The vampire lifestyle has its obvious appeals, immortality, eternal youth, beauty, sensuality, strength and power, can be all too enticing for the victims in the stories and in Interview with the Vampire, we get an insight into those characteristics as well as the terrible downsides to vampirism.
As the title suggests, the film details an interview a writer is conducting with a vampire, Louis (Brad Pitt) who is telling his life story (or rather his death story as it only gets interesting once he’s a vampire). Louis was made a vampire by Lestat (Tom Cruise) a vampire hedonist in need of a companion. Louis struggles with what he has become and refuses to kill, despite the terrible bloodthirst that comes with the territory. Louis is overcome with his new state and burns down his house out of sorrow and anger.
Louis and Lestat flee to New Orleans and there Lestat kills all round him while Louis sticks to feeding off animals. One night, Louis is overcome by hunger and ends up feeding on a young girl whose mother had died of plague. Lestat seizes the opportunity this presents and makes the girl a vampire too, to provide Louis with more suitable company and to stop Louis from ever splitting on him (kinda like when some skank gets herself knocked up so as to stop the boyfriend from leaving). This plan works and Louis begins to feed on humans as he provides for his new “daughter” Claudia.

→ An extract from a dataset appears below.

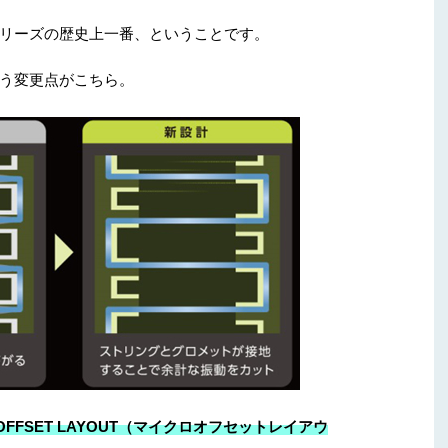
リーズの歴史上一番、ということです。
う変更点がこちら。
FFSET LAYOUT（マイクロオフセットレイアウ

30 years pass, with none of the gang getting older. This is particularly hard on Claudia who is trapped in the body of a little girl. Things come to a head when she tricks Lestat into feeding off two dead boys, the blood of the dead being a poison of sorts to vampires. She and Louis flee and go on the search of others of their kind, always fearful that Lestat will return. Finally arriving in Paris they encounter a group of vampires pretending to be human pretending to be vampires lead by Armand (Antonio Banderas). He wants Louis to be his companion in the same way Lestat did and so turns a blind eye when the other vampires kill Claudia to get her off the scene. Disgusted, Louis murders the vampires and abandons Armand.
Louis travels the world but never encounters another vampire until his eventual return to America where he finds a decrepit Lestat hiding in a rundown house feeding off rats. Here, Louis concludes his tale leaving the reporter (Christian Slater) wanting more, desiring to be a vampire and fearful of them too… until Lestat shows up.
Despite the scene having ended, for some reason Tom was reluctant to let Brad up, not that Tom Cruise is gay or anything...
Interview is an amazing film, delighting in all that’s bad and attractive about Vampires at the same time. The little touches, like Claudia’s coffin, are what make you take notice of how horrific their life is but all the while you are assaulted with images of beauty and glamour and glimpses of a hidden world that make you wonder if it’s all that bad being a creature of the night. The only complaint I have is that while Interview talks about the loneliness of a vampires existence, it never manages to convince you that it’s all that bad, I suppose it would have made for a far more boring movie if it had.
Two Thumbs Firmly Up for Interview with the Vampire!